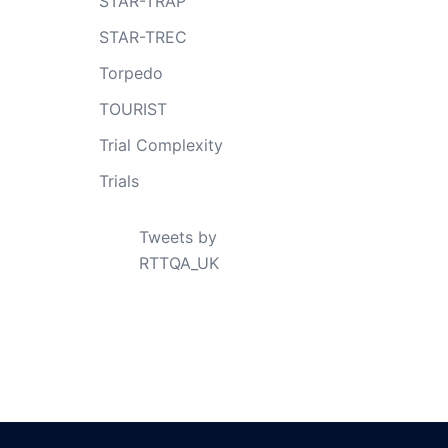
STAR-TRAP
STAR-TREC
Torpedo
TOURIST
Trial Complexity
Trials
Tweets by
RTTQA_UK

**Work task:**
The output is the records exactly as they read, with no pictures in it.

**Result:**
STAR-TRAP
STAR-TREC
Torpedo
TOURIST
Trial Complexity
Trials
Tweets by
RTTQA_UK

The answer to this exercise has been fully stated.